* [TASK PROMPT]:
The expected result is a word-for-word copy of the entries, minus any pictures.

* [INFORMATION PROVIDED]:

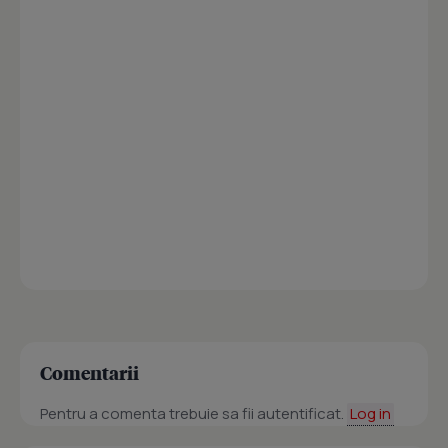
Comentarii
Pentru a comenta trebuie sa fii autentificat.
Log in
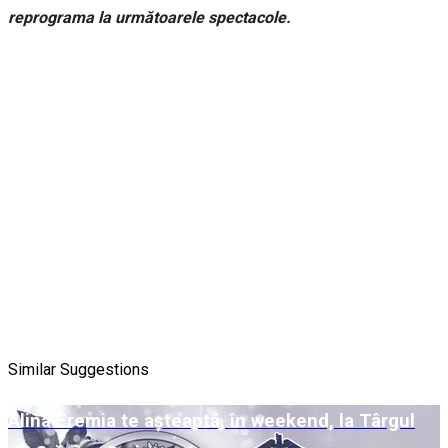
reprograma la următoarele spectacole.
Similar Suggestions
Alina Eremia te așteaptă, în weekend, la Târgul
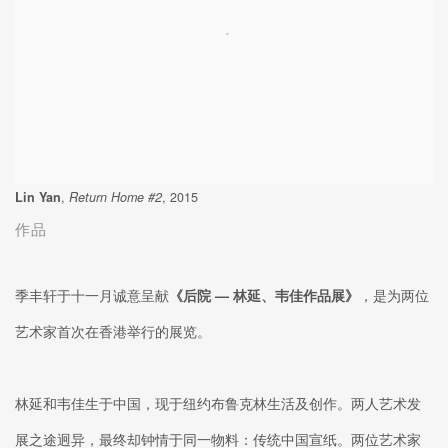
Lin Yan
,
Return Home #2
, 2015
作品
季丰轩于十一月诚意呈献
《后院 — 林延、韦佳作品展》
，是为两位
艺术家首次在香港举行的展览。
林延和韦佳生于中国，现于纽约布鲁克林生活及创作。两人艺术发
展之途迥异，最终却钟情于同一物料：传统中国宣纸。两位艺术家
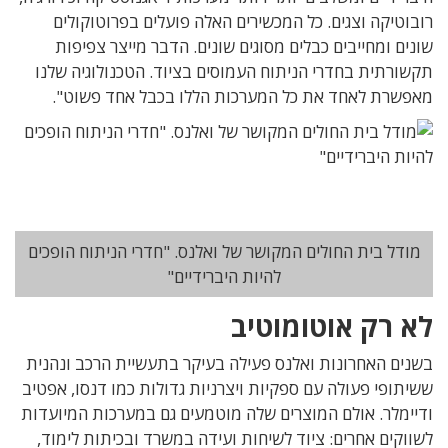
רובוטיקה וצגים. כל המכשירים האלה פועלים בפרוטוקולים
שונים ומחייבים כבלים מסוגים שונים. הדבר מייצר צפיפות
תקשורתית בחדרי הניתוח העמוסים בציוד. הטכנולוגיה שלנו
מאפשרת לאחד את כל המערכות הללו בכבל אחד פשוט".
מודל בית החולים המקושר של ואלנס. "חדרי הניתוח הופכים
להיות היברידיים"
לא רק אוטומוטיב
בשנים האחרונות ואלנס פעילה בעיקר בתעשיית הרכב ונהנית
ששיתופי פעולה עם ספקיות ויצרניות גדולות כמו דנסו, אפטיב
ודיימלר. אולם המוצרים שלה מוטמעים גם במערכות המיועדות
לשווקים אחרים: ציוד לשיחות ועידה במשרד ובכיתות לימוד,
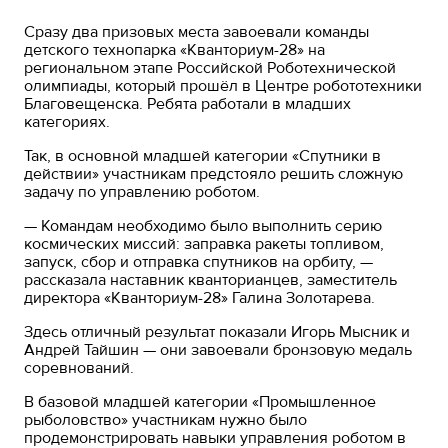
Сразу два призовых места завоевали команды
детского технопарка «Кванториум-28» на
региональном этапе Российской Роботехнической
олимпиады, который прошёл в Центре робототехники
Благовещенска. Ребята работали в младших
категориях.
Так, в основной младшей категории «Спутники в
действии» участникам предстояло решить сложную
задачу по управлению роботом.
— Командам необходимо было выполнить серию
космических миссий: заправка ракеты топливом,
запуск, сбор и отправка спутников на орбиту, —
рассказала наставник кванторианцев, заместитель
директора «Кванториум-28» Галина Золотарева.
Здесь отличный результат показали Игорь Мысник и
Андрей Тайшин — они завоевали бронзовую медаль
соревнований.
В базовой младшей категории «Промышленное
рыболовство» участникам нужно было
продемонстрировать навыки управления роботом в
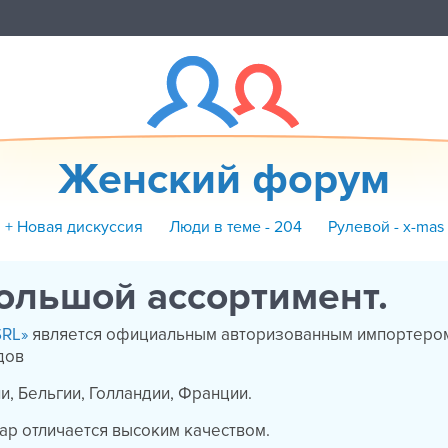
Женский форум
+ Новая дискуссия
Люди в теме - 204
Рулевой - x-mas
ольшой ассортимент.
SRL»
является официальным авторизованным импортеро
дов
и, Бельгии, Голландии, Франции.
р отличается высоким качеством.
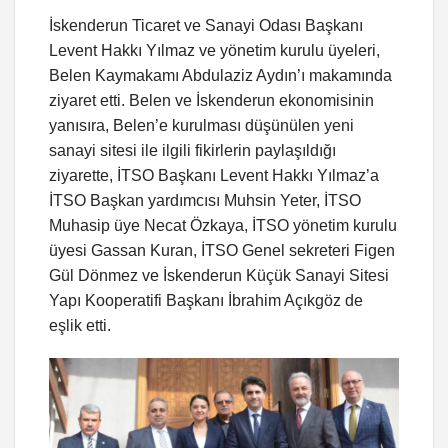
İskenderun Ticaret ve Sanayi Odası Başkanı
Levent Hakkı Yılmaz ve yönetim kurulu üyeleri,
Belen Kaymakamı Abdulaziz Aydın’ı makamında
ziyaret etti. Belen ve İskenderun ekonomisinin
yanısıra, Belen’e kurulması düşünülen yeni
sanayi sitesi ile ilgili fikirlerin paylaşıldığı
ziyarette, İTSO Başkanı Levent Hakkı Yılmaz’a
İTSO Başkan yardımcısı Muhsin Yeter, İTSO
Muhasip üye Necat Özkaya, İTSO yönetim kurulu
üyesi Gassan Kuran, İTSO Genel sekreteri Figen
Gül Dönmez ve İskenderun Küçük Sanayi Sitesi
Yapı Kooperatifi Başkanı İbrahim Açıkgöz de
eşlik etti.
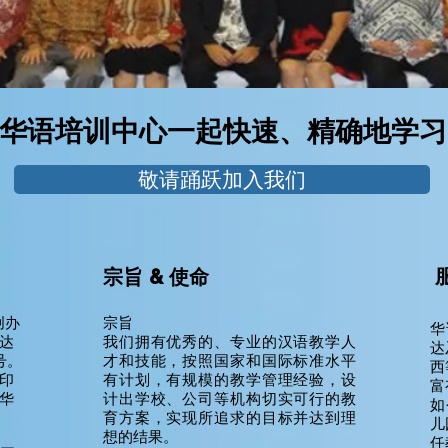
'与华语培训中心一起快速、精确地学习'
敬请踊跃加入我们
宗旨 & 使命
创办
宗旨
华
达
我们拥有优秀的、专业的汉语教学人
达
八号。
才和技能，按照国家和国际标准水平
西
印
有计划，有规模的教学管理经验，设
富
华
计出学校、公司等机构切实可行的教
如
育方案，实现所追求的目标并达到理
儿
想的结果。
任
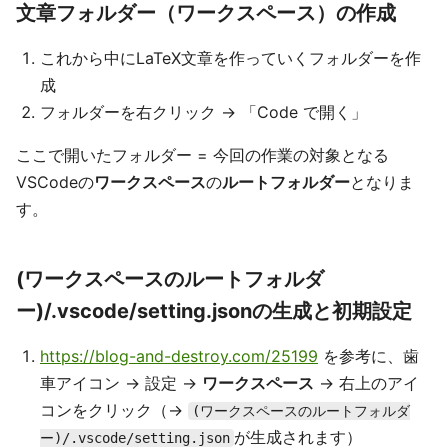
文章フォルダー（ワークスペース）の作成
これから中にLaTeX文章を作っていくフォルダーを作
成
フォルダーを右クリック → 「Code で開く」
ここで開いたフォルダー = 今回の作業の対象となる
VSCodeの
ワークスペース
の
ルートフォルダー
となりま
す。
(ワークスペースのルートフォルダ
ー)/.vscode/setting.jsonの生成と初期設定
https://blog-and-destroy.com/25199
を参考に、歯
車アイコン → 設定 →
ワークスペース
→ 右上のアイ
コンをクリック（→
(ワークスペースのルートフォルダ
が生成されます）
ー)/.vscode/setting.json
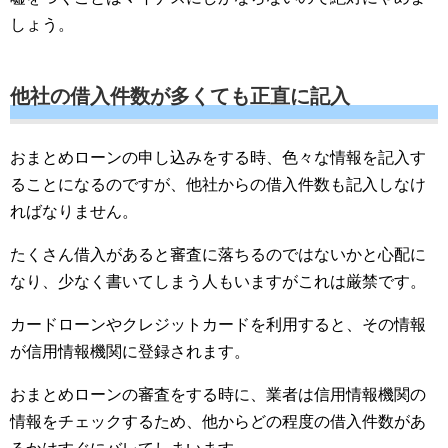
しょう。
他社の借入件数が多くても正直に記入
おまとめローンの申し込みをする時、色々な情報を記入す
ることになるのですが、他社からの借入件数も記入しなけ
ればなりません。
たくさん借入があると審査に落ちるのではないかと心配に
なり、少なく書いてしまう人もいますがこれは厳禁です。
カードローンやクレジットカードを利用すると、その情報
が信用情報機関に登録されます。
おまとめローンの審査をする時に、業者は信用情報機関の
情報をチェックするため、他からどの程度の借入件数があ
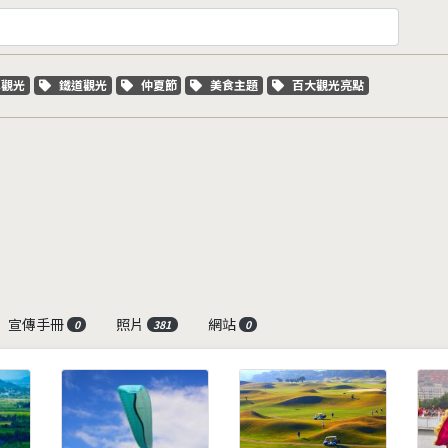
字標籤
關鍵字標籤
關鍵字標籤
關鍵字標籤
關鍵字標籤
車觀光
鐵道觀光
仲夏節
美食主題
百大觀光亮點
宣傳手冊
照片
網站
0
381
0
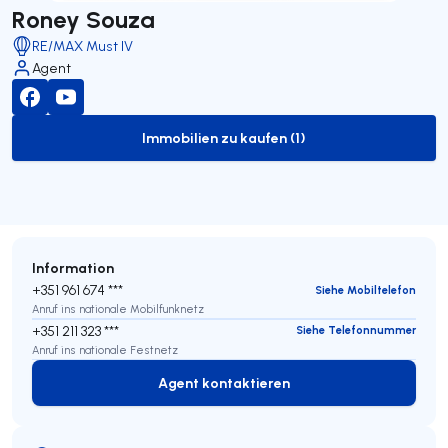
Roney Souza
RE/MAX Must IV
Agent
Immobilien zu kaufen (1)
to-buy-listing
Information
+351 961 674 ***
Siehe Mobiltelefon
Anruf ins nationale Mobilfunknetz
+351 211 323 ***
Siehe Telefonnummer
Anruf ins nationale Festnetz
Agent kontaktieren
Agent kontaktieren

* [TASK ANSWER]:
Comentarii
Pentru a comenta trebuie sa fii autentificat.
Log in
reprograma la următoarele spectacole.
Similar Suggestions
Alina Eremia te așteaptă, în weekend, la Târgul
Lin Yan
,
Return Home #2
, 2015
作品
季丰轩于十一月诚意呈献
《后院 — 林延、韦佳作品展》
，是为两位
艺术家首次在香港举行的展览。
林延和韦佳生于中国，现于纽约布鲁克林生活及创作。两人艺术发
展之途迥异，最终却钟情于同一物料：传统中国宣纸。两位艺术家
רובוטיקה וצגים. כל המכשירים האלה פועלים בפרוטוקולים
שונים ומחייבים כבלים מסוגים שונים. הדבר מייצר צפיפות
תקשורתית בחדרי הניתוח העמוסים בציוד. הטכנולוגיה שלנו
מאפשרת לאחד את כל המערכות הללו בכבל אחד פשוט".
מודל בית החולים המקושר של ואלנס. "חדרי הניתוח הופכים
להיות היברידיים"
לא רק אוטומוטיב
בשנים האחרונות ואלנס פעילה בעיקר בתעשיית הרכב ונהנית
ששיתופי פעולה עם ספקיות ויצרניות גדולות כמו דנסו, אפטיב
ודיימלר. אולם המוצרים שלה מוטמעים גם במערכות המיועדות
לשווקים אחרים: ציוד לשיחות ועידה במשרד ובכיתות לימוד,
Сразу два призовых места завоевали команды
детского технопарка «Кванториум-28» на
региональном этапе Российской Роботехнической
олимпиады, который прошёл в Центре робототехники
Благовещенска. Ребята работали в младших
категориях.
Так, в основной младшей категории «Спутники в
действии» участникам предстояло решить сложную
задачу по управлению роботом.
— Командам необходимо было выполнить серию
космических миссий: заправка ракеты топливом,
запуск, сбор и отправка спутников на орбиту, —
рассказала наставник кванторианцев, заместитель
директора «Кванториум-28» Галина Золотарева.
Здесь отличный результат показали Игорь Мысник и
Андрей Тайшин — они завоевали бронзовую медаль
соревнований.
В базовой младшей категории «Промышленное
рыболовство» участникам нужно было
продемонстрировать навыки управления роботом в
Женский форум
+ Новая дискуссия
Люди в теме - 204
Рулевой - x-mas
ольшой ассортимент.
SRL»
является официальным авторизованным импортеро
дов
и, Бельгии, Голландии, Франции.
р отличается высоким качеством.
İskenderun Ticaret ve Sanayi Odası Başkanı
Levent Hakkı Yılmaz ve yönetim kurulu üyeleri,
Belen Kaymakamı Abdulaziz Aydın’ı makamında
ziyaret etti. Belen ve İskenderun ekonomisinin
yanısıra, Belen’e kurulması düşünülen yeni
sanayi sitesi ile ilgili fikirlerin paylaşıldığı
ziyarette, İTSO Başkanı Levent Hakkı Yılmaz’a
İTSO Başkan yardımcısı Muhsin Yeter, İTSO
Muhasip üye Necat Özkaya, İTSO yönetim kurulu
üyesi Gassan Kuran, İTSO Genel sekreteri Figen
Gül Dönmez ve İskenderun Küçük Sanayi Sitesi
Yapı Kooperatifi Başkanı İbrahim Açıkgöz de
eşlik etti.
'与华语培训中心一起快速、精确地学习'
敬请踊跃加入我们
宗旨 & 使命
创办
宗旨
华
达
我们拥有优秀的、专业的汉语教学人
达
八号。
才和技能，按照国家和国际标准水平
西
印
有计划，有规模的教学管理经验，设
富
华
计出学校、公司等机构切实可行的教
如
育方案，实现所追求的目标并达到理
儿
想的结果。
任
文章フォルダー（ワークスペース）の作成
これから中にLaTeX文章を作っていくフォルダーを作
成
フォルダーを右クリック → 「Code で開く」
ここで開いたフォルダー = 今回の作業の対象となる
VSCodeの
ワークスペース
の
ルートフォルダー
となりま
す。
(ワークスペースのルートフォルダ
ー)/.vscode/setting.jsonの生成と初期設定
https://blog-and-destroy.com/25199
を参考に、歯
車アイコン → 設定 →
ワークスペース
→ 右上のアイ
コンをクリック（→
(ワークスペースのルートフォルダ
が生成されます）
ー)/.vscode/setting.json
しょう。
他社の借入件数が多くても正直に記入
おまとめローンの申し込みをする時、色々な情報を記入す
ることになるのですが、他社からの借入件数も記入しなけ
ればなりません。
たくさん借入があると審査に落ちるのではないかと心配に
なり、少なく書いてしまう人もいますがこれは厳禁です。
カードローンやクレジットカードを利用すると、その情報
が信用情報機関に登録されます。
おまとめローンの審査をする時に、業者は信用情報機関の
情報をチェックするため、他からどの程度の借入件数があ
字標籤
關鍵字標籤
關鍵字標籤
關鍵字標籤
關鍵字標籤
車觀光
鐵道觀光
仲夏節
美食主題
百大觀光亮點
宣傳手冊
照片
網站
0
381
0
Roney Souza
RE/MAX Must IV
Agent
Immobilien zu kaufen (1)
to-buy-listing
Information
+351 961 674 ***
Siehe Mobiltelefon
Anruf ins nationale Mobilfunknetz
+351 211 323 ***
Siehe Telefonnummer
Anruf ins nationale Festnetz
Agent kontaktieren
Agent kontaktieren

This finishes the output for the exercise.